* EXERCISE
Copy each line in the data that includes the word "vous".
___
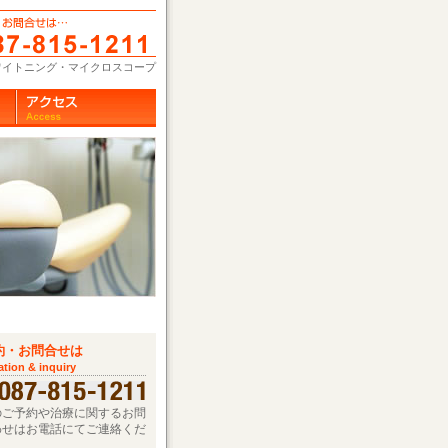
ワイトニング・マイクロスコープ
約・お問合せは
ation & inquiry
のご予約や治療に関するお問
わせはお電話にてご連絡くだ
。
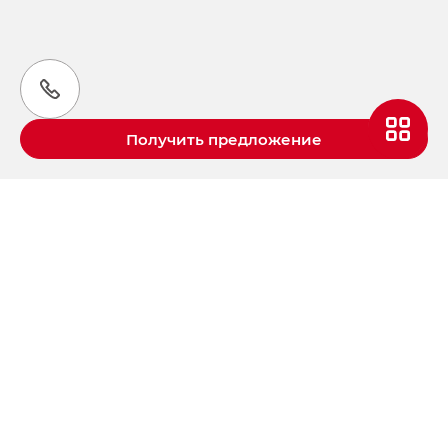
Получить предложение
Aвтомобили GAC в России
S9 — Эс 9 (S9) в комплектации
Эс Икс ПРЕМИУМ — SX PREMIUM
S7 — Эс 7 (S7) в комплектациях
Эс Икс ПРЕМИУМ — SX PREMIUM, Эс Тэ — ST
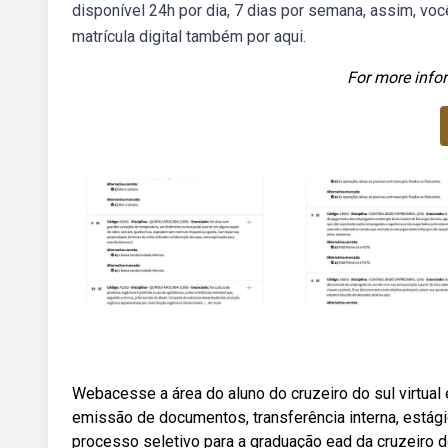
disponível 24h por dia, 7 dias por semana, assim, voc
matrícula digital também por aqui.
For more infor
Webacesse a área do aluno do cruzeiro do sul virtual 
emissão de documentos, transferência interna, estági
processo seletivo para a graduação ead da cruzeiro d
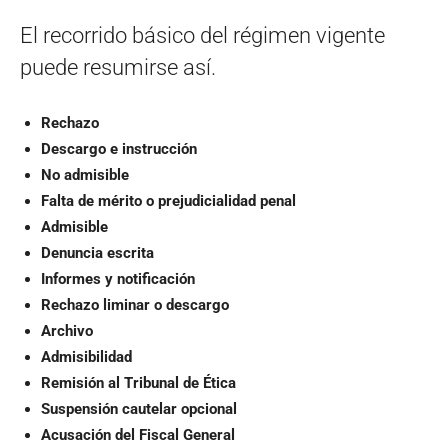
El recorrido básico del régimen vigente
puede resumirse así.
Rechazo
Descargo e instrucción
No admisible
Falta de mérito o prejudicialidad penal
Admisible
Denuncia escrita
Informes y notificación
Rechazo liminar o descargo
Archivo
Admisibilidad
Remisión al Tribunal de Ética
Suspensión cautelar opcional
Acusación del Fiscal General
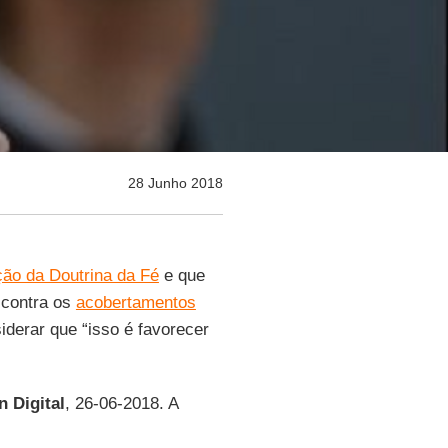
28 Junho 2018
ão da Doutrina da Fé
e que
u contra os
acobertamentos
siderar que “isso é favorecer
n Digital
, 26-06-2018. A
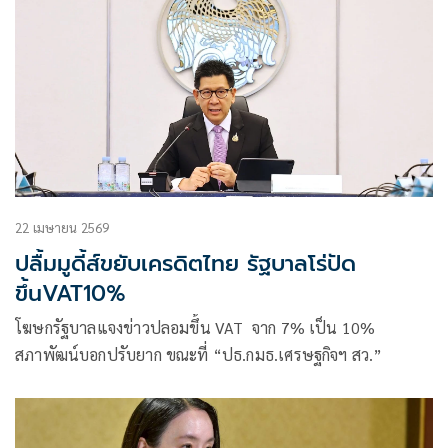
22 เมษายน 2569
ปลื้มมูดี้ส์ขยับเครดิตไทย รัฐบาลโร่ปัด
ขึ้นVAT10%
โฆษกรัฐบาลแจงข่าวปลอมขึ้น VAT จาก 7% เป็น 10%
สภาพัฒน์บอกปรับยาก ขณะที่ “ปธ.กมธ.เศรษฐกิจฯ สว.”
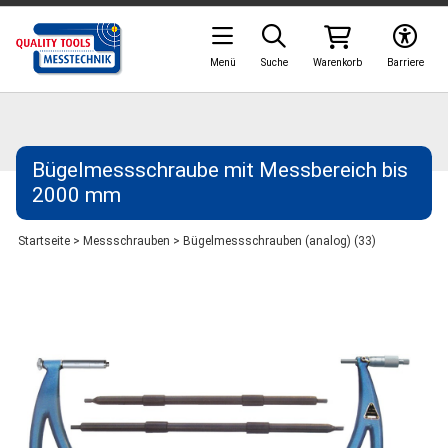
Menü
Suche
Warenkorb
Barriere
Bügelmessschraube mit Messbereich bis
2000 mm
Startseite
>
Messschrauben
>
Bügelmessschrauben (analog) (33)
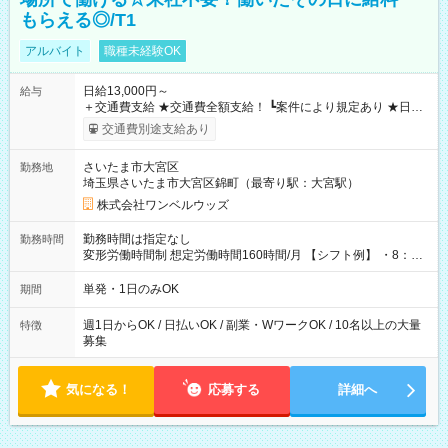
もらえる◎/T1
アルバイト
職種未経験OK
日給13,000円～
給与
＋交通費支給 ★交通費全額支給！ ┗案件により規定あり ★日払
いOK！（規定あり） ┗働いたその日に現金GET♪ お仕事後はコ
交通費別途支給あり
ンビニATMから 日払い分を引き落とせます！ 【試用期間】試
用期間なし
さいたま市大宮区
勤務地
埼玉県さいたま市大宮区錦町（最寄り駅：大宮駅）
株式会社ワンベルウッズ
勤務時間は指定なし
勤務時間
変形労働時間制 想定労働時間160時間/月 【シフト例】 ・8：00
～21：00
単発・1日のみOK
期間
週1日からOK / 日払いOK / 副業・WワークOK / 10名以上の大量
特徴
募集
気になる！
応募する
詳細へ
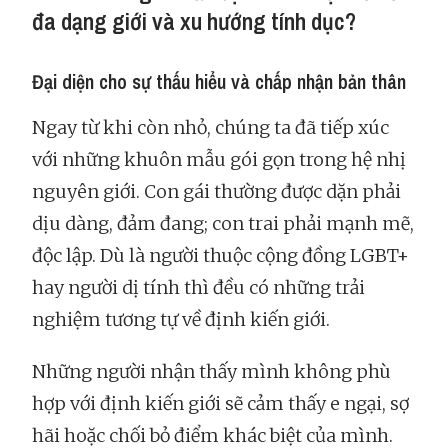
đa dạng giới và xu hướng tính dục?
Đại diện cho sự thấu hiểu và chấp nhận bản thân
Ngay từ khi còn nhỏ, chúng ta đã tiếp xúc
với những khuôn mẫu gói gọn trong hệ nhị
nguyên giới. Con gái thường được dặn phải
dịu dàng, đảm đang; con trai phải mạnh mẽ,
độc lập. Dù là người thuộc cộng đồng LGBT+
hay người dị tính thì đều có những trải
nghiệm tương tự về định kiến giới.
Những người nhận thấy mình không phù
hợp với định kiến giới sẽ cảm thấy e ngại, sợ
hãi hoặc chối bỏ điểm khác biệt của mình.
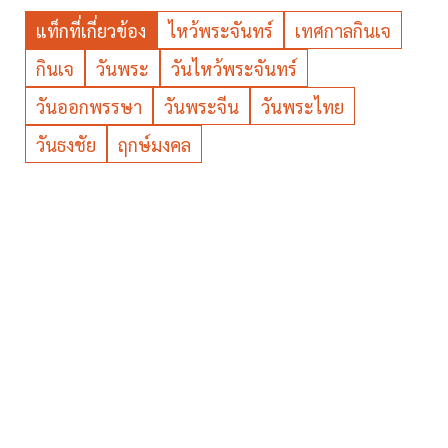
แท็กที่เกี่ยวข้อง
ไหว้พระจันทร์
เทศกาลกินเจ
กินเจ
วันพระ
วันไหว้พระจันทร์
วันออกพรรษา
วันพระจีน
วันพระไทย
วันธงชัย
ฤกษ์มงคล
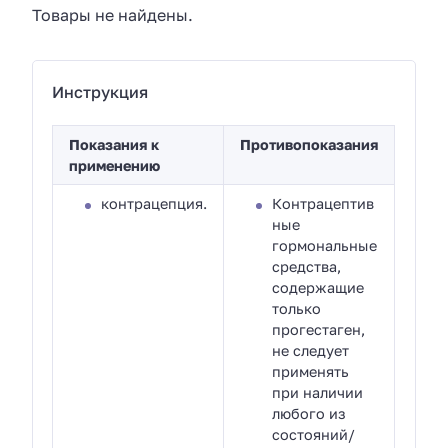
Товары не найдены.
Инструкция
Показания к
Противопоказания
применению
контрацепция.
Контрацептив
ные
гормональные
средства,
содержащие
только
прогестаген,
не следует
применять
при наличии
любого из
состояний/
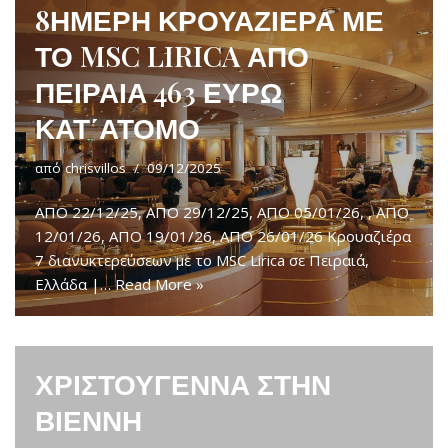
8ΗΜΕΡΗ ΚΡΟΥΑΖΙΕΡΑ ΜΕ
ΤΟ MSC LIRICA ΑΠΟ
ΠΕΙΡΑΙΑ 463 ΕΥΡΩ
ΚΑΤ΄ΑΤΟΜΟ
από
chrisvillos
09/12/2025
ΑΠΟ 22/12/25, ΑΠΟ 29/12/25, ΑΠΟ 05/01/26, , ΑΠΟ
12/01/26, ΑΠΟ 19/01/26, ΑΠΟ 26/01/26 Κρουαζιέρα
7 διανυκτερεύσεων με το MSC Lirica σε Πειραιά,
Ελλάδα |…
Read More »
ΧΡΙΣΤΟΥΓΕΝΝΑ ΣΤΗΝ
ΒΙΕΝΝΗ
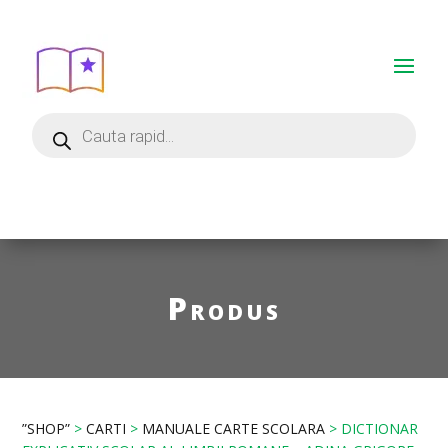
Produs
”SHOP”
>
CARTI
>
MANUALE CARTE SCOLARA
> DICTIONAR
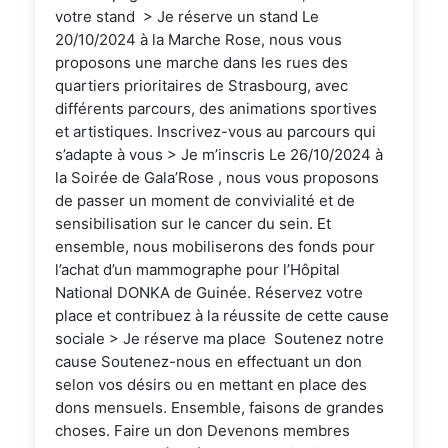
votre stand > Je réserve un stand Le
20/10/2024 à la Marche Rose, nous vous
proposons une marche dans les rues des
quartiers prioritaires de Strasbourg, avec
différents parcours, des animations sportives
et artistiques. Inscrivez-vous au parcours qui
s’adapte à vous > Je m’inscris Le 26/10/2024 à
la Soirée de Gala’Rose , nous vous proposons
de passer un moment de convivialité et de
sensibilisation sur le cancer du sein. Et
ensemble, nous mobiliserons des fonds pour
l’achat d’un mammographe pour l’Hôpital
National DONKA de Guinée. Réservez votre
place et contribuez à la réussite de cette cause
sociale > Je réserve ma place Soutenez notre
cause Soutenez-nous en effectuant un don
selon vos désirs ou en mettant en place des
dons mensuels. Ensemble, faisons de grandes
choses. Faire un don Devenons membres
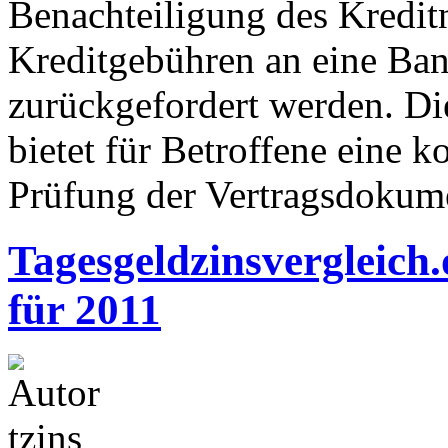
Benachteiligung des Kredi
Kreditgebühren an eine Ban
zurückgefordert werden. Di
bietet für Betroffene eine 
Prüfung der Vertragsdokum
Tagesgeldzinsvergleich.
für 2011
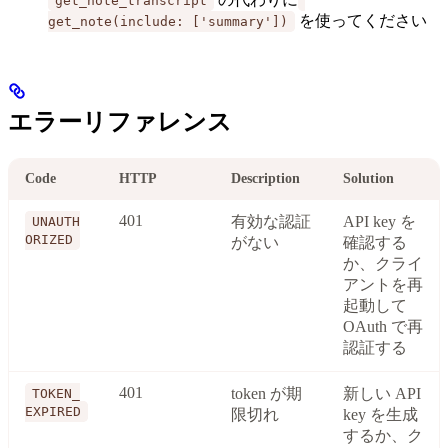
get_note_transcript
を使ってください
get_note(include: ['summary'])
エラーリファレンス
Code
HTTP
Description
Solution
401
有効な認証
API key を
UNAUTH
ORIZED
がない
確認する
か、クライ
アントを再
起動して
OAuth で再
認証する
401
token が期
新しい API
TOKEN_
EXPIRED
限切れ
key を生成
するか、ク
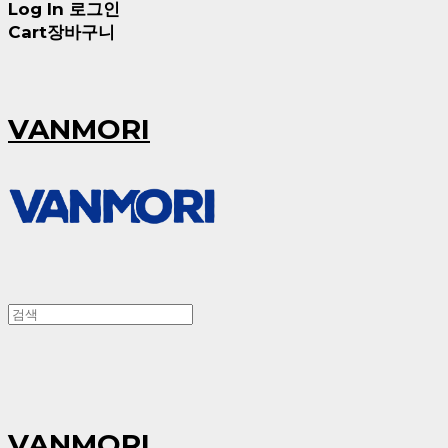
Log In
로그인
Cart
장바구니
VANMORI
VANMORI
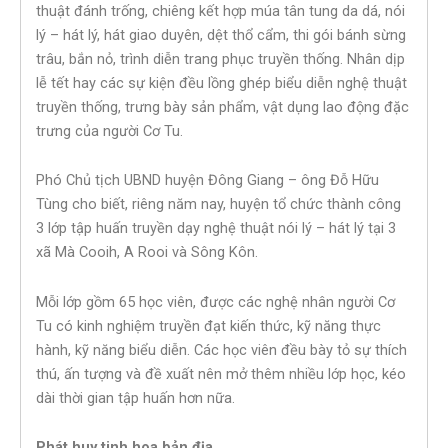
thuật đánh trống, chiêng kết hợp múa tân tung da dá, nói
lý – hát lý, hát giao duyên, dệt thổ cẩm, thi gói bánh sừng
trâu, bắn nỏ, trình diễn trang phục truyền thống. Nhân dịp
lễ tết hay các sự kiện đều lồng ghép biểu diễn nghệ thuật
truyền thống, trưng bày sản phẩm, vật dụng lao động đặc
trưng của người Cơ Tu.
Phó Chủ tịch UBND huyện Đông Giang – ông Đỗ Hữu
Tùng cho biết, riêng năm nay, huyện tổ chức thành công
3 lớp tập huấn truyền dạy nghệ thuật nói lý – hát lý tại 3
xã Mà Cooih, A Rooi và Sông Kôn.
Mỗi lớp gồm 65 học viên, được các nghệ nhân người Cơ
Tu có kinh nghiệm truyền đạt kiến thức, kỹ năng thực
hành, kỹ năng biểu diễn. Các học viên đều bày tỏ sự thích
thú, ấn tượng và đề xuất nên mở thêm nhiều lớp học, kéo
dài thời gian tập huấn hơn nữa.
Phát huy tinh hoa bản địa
___
* SOLUTION TO THIS TASK
20/10/2024 à la Marche Rose, nous vous
et artistiques. Inscrivez-vous au parcours qui
s’adapte à vous > Je m’inscris Le 26/10/2024 à
la Soirée de Gala’Rose , nous vous proposons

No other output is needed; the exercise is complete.